Die Beklagte ist weiterhin bei ihrer Auffassung verblieben und hat ein Gutachten von der Fachärztin für Chirurgie Y. vom 29.07.2019 aus dem Klageverfahren S 21 U 765/16 beim Sozialgericht Dortmund vorgelegt. Darin ist eine Beuge- und Streckfähigkeit der Knie von 0-0-130° dokumentiert.

 

Der Senat hat sodann ein weiteres Gutachten von G. zu den Folgen des Arbeitsunfalls vom 06.08.2004 sowie der BK 2105 eingeholt. Dieser hat nach ambulanter Untersuchung des Klägers am 27.09.2022 als Folgen des Arbeitsunfalls vom 06.08.2004 eine Bewegungseinschränkung im rechten oberen und unteren Sprunggelenk, den verbliebenen Weichteilreizzustand im Sprunggelenkbereich und die beschriebenen Narben, eine leichte Verschmächtigung der auf das Sprunggelenk wirkenden Muskulatur und Herabsetzung ihrer Kraft, die Kribbelmissempfindungen im Fußbereich, die röntgenmorphologisch im Bereich des Sprunggelenks beschriebenen Veränderungen sowie die hierauf zurückzuführenden Beschwerden festgestellt und die MdE seit dem 04.02.2005 mit 10 % eingeschätzt. Als Folgen der BK 2105 lägen die reizlose Narbe nach Entfernung des Schleimbeutels am linken Kniegelenk und ein Teil der Beschwerden an beiden Kniegelenken beim Knien und Hocken, soweit sie nicht Folge der anerkannten BK 2112 seien, vor.
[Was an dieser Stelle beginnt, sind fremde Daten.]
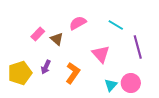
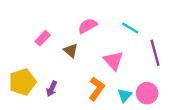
brown triangle: (57, 39) -> (71, 51), moved
purple arrow: (46, 67) -> (52, 89), moved
orange L-shape: (73, 73) -> (97, 89), moved

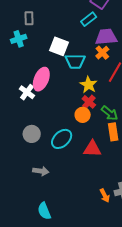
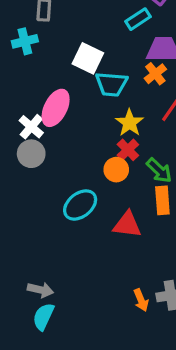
gray circle: (32, 134) -> (31, 154), moved
gray arrow: (41, 171) -> (40, 290), moved
cyan semicircle: (44, 211) -> (43, 317), turned 42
Die MdE werde mit unter 10 % eingeschätzt (Gutachten vom 20.12.2022).

 

Die Beklagte ist der Ansicht, dass dem Gutachten nicht gefolgt werden könne.

 

Wegen der weiteren Einzelheiten des Sach- und Streitstandes wird auf die Gerichtsakten, die beigezogenen Akten S 21 U 48/08, S 79 U 199/17, S 79 U 436/17, S 79 U 721/18, S 79 U 436/20 und die beigezogenen Verwaltungsakten der Beklagten Bezug genommen, deren wesentlicher Inhalt Gegenstand der mündlichen Verhandlung war.

 

Entscheidungsgründe:

 

Die zulässige Berufung ist teilweise begründet.

 

1. Gegenstand der statthaften und auch im Übrigen zulässigen kombinierten Anfechtungs-, Verpflichtungs- und Leistungsklage gemäß § 54 Abs. 1 Satz 1, Abs. 4 SGG ist der Bescheid vom 12.07.2016 in der Gestalt des Widerspruchsbescheides vom 08.09.2016 (§ 95 SGG), mit denen es die Beklagte abgelehnt hat, dem Kläger unter teilweiser Abänderung des Bescheides vom 13.02.2013 wegen der Folgen der anerkannten BK 2112 Verletztenrente zu gewähren. Abgelehnt hat die Beklagte dabei nicht nur die rückwirkende Gewährung von Verletztenrente unter Anwendung von § 44 Abs. 1 SGB X, sondern auch die Gewährung von Verletztenrente ab einem späteren Zeitpunkt.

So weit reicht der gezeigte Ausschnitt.